AU wages came in weak, The RBA hinted that they think they're done tightening in the minutes, The PBOC cut rates (again) and a slew of data from China once again misses the mark. And all in a 30-minute period! I think we’re fast approaching a phase where bets will be on for another round of stimulus. The China A50 is holding its ground above 12,600 and AUD/USD has managed to hold above yesterday’s YTD low despite the weak data. There’s a floor under these prices, and any rumours of stimulus could potentially light the bullish match for these markets to bounce.
Economic data from China continues to disappoint, with retail sales, industrial production and fixed-asset investment data all missing the mark today. This follows on from disappointing trade figures for Q3 with imports and exports contracting at a much faster pace than feared, and loan demand falling to its lowest level since 2009.
Yet somehow, the China A50 is still holding above the 12,400 base it formed in Q2 (despite negative headlines) before falling on news of stimulus. Are we about to witness a similar scenario? Perhaps.
The PBOC announced that they have cut rates for a second month in three, a move not expected by the majority of economists.

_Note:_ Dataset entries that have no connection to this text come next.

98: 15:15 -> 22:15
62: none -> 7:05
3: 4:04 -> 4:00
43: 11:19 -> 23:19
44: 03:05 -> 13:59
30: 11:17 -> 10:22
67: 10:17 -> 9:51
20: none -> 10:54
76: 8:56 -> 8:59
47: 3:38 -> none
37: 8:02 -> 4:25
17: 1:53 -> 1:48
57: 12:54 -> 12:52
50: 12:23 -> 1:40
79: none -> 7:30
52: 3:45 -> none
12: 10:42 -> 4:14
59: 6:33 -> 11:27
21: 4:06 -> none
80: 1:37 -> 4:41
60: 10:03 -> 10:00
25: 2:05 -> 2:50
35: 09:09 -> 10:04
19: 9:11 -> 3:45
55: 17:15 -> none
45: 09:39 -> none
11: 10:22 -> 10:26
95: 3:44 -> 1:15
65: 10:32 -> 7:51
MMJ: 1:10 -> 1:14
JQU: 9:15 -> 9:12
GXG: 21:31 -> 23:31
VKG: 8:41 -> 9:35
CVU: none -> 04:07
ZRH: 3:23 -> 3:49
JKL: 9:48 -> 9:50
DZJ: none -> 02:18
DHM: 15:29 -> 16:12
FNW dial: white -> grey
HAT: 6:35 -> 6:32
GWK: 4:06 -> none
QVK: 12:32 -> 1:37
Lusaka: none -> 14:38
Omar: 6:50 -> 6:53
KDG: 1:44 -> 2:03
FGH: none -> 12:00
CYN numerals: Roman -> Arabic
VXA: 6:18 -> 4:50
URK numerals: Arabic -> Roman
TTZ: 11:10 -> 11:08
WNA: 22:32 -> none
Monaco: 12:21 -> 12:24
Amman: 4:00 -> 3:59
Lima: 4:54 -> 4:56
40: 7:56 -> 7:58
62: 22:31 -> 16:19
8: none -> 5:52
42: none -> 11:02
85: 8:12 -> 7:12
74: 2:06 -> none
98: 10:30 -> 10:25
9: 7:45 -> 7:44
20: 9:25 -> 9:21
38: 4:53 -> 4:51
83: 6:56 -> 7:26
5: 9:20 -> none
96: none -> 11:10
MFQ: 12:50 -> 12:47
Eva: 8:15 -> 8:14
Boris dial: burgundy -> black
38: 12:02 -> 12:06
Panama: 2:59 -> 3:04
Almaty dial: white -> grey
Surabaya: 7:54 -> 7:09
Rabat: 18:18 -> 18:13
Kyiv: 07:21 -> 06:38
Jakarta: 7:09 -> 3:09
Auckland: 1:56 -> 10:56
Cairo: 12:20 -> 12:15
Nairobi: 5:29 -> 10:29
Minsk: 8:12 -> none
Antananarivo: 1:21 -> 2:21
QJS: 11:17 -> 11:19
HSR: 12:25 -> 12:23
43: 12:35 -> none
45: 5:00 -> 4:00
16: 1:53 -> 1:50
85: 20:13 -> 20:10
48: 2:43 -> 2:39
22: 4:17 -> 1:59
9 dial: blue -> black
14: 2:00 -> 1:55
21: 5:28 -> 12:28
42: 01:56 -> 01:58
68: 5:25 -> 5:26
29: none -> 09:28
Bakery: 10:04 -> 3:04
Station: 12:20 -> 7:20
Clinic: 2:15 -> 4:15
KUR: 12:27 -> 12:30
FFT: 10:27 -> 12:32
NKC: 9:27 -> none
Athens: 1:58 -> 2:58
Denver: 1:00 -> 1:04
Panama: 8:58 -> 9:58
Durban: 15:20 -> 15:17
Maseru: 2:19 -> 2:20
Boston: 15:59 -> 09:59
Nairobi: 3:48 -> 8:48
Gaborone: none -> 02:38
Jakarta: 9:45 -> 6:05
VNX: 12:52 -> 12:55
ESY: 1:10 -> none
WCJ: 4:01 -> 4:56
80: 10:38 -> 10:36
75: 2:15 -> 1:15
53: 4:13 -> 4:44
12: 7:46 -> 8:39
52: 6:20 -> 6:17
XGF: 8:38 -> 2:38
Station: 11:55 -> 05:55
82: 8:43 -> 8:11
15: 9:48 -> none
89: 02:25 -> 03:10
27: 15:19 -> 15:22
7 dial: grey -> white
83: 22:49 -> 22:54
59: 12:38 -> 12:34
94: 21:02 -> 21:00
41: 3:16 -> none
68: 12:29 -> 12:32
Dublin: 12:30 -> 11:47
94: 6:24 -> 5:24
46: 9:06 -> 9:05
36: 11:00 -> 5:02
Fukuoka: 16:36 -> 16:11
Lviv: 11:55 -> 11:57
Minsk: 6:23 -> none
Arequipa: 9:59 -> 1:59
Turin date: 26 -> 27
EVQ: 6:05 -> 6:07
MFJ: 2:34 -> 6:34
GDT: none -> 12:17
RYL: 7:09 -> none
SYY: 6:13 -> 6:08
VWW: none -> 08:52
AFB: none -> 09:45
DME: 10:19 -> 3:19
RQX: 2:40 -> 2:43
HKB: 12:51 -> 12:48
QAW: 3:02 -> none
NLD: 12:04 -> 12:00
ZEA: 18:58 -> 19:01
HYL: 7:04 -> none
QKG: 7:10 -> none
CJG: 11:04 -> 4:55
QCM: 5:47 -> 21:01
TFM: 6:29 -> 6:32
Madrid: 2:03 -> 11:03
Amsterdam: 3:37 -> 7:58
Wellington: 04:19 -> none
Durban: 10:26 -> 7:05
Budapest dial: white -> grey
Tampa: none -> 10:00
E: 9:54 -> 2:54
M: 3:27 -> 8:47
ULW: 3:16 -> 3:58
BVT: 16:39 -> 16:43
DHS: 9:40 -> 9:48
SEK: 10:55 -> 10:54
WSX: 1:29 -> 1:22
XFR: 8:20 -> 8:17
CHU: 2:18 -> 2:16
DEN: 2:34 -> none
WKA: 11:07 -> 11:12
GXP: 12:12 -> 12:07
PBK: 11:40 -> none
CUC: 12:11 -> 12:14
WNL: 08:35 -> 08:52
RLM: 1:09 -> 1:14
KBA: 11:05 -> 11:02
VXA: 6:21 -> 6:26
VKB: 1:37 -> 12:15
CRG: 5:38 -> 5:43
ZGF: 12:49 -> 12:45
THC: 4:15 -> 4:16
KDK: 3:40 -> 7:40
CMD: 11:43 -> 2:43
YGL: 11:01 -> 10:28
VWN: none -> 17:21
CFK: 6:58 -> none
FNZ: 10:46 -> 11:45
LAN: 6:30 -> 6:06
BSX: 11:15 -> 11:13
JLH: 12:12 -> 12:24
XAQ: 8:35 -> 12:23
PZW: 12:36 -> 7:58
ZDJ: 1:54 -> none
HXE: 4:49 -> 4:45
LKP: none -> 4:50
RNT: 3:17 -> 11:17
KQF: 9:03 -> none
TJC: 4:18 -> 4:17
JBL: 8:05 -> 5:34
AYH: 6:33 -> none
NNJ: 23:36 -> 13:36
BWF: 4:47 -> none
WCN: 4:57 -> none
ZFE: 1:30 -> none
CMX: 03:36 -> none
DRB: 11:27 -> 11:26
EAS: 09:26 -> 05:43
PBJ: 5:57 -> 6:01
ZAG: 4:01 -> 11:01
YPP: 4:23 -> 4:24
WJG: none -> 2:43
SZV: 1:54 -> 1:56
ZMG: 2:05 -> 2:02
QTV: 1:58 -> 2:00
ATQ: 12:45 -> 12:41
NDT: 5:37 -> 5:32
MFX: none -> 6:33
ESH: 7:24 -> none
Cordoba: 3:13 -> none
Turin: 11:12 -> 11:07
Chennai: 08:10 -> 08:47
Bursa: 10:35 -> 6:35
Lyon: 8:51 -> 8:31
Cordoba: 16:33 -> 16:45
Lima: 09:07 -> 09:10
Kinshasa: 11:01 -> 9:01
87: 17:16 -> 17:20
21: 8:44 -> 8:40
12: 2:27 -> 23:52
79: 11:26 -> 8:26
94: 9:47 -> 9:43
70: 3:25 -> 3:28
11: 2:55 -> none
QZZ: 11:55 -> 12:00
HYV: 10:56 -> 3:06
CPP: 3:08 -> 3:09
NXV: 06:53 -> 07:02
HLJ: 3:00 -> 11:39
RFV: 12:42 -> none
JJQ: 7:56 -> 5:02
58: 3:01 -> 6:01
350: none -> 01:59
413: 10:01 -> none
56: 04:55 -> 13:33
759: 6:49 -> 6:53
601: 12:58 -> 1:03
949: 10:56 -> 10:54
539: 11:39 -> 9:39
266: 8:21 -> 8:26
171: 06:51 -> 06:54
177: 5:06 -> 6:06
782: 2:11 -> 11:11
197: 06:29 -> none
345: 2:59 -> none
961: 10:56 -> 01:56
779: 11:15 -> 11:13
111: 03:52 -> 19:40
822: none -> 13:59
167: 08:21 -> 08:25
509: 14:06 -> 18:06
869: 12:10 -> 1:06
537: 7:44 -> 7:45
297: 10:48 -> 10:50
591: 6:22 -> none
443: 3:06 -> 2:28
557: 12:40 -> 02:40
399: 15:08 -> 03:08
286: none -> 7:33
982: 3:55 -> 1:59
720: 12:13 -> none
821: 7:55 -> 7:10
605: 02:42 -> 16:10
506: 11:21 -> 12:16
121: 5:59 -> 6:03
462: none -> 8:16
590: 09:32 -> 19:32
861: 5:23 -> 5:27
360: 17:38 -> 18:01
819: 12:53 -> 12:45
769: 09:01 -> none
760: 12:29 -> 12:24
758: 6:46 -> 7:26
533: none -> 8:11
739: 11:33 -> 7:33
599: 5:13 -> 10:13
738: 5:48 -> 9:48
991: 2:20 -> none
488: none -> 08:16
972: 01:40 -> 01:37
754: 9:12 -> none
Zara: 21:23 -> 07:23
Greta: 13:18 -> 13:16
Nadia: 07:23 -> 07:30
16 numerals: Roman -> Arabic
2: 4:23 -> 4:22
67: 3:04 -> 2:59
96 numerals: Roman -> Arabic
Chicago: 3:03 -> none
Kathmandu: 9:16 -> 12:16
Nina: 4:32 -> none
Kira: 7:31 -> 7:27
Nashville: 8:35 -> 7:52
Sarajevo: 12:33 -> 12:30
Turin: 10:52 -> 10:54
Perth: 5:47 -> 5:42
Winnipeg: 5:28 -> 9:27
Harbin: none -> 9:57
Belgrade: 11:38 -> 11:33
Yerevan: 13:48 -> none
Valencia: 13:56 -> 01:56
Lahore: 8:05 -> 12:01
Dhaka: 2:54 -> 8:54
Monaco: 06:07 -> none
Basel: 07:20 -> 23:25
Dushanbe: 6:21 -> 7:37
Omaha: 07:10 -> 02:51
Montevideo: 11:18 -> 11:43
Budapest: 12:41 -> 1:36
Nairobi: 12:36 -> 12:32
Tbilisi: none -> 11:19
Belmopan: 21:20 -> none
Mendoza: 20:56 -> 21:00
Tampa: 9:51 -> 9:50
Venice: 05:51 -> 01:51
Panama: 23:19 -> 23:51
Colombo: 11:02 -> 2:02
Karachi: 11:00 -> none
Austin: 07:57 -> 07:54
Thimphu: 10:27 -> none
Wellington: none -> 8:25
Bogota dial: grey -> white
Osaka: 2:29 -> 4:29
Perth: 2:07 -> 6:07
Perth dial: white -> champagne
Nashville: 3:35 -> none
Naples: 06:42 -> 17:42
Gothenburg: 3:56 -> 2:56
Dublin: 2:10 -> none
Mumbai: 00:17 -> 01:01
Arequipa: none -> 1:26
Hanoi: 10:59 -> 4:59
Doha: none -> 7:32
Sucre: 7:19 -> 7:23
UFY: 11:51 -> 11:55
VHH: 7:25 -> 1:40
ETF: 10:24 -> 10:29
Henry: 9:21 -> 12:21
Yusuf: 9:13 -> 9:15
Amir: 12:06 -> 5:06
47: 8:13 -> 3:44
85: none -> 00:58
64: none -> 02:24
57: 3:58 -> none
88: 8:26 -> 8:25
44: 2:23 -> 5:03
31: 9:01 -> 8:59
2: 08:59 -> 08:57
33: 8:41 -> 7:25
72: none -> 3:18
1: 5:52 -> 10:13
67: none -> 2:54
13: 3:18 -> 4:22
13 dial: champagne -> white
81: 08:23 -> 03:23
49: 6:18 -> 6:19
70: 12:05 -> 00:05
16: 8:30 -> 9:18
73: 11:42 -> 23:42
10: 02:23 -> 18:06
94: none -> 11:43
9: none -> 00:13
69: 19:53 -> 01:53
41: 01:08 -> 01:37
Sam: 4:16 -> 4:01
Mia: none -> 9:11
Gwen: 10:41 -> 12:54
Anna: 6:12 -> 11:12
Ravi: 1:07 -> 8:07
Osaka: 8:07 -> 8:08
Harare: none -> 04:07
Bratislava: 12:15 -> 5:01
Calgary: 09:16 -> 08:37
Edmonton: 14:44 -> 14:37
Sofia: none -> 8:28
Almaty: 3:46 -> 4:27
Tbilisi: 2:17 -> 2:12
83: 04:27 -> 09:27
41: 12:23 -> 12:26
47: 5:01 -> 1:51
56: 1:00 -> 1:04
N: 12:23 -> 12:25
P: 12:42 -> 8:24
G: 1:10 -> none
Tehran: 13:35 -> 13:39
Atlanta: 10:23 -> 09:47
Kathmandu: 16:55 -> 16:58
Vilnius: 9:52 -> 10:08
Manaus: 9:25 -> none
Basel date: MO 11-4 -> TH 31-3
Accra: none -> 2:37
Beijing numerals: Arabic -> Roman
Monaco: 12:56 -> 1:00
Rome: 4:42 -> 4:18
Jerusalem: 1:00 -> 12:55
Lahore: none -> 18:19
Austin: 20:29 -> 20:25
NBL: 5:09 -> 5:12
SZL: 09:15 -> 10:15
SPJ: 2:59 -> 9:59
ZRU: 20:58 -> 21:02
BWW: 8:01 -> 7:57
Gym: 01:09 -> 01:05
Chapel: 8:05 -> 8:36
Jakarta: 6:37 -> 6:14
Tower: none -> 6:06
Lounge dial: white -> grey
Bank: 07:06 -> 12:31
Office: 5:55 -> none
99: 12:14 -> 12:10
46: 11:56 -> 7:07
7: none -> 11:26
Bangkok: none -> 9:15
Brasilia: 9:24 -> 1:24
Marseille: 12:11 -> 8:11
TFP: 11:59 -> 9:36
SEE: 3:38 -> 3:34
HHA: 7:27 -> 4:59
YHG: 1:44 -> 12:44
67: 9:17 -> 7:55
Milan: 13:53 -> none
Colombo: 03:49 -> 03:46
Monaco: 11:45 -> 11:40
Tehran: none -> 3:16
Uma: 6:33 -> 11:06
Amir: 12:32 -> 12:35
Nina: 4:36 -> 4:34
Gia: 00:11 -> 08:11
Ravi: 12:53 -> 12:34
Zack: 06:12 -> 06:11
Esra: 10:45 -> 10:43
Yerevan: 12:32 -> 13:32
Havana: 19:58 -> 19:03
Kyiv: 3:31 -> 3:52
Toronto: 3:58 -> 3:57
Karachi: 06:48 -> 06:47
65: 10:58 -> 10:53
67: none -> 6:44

But it does suggest there is some panic, and with that comes hopes of more stimulus. If a market can’t go lower on bad news, it may not take much ‘good’ news to help it rally.
A bullish hammer formed on the daily chart on Monday and prices are holding above its low despite the negative sentiment. We therefore see the potential for a rally to at least 13k, either on hopes of stimulus (or confirmation of it).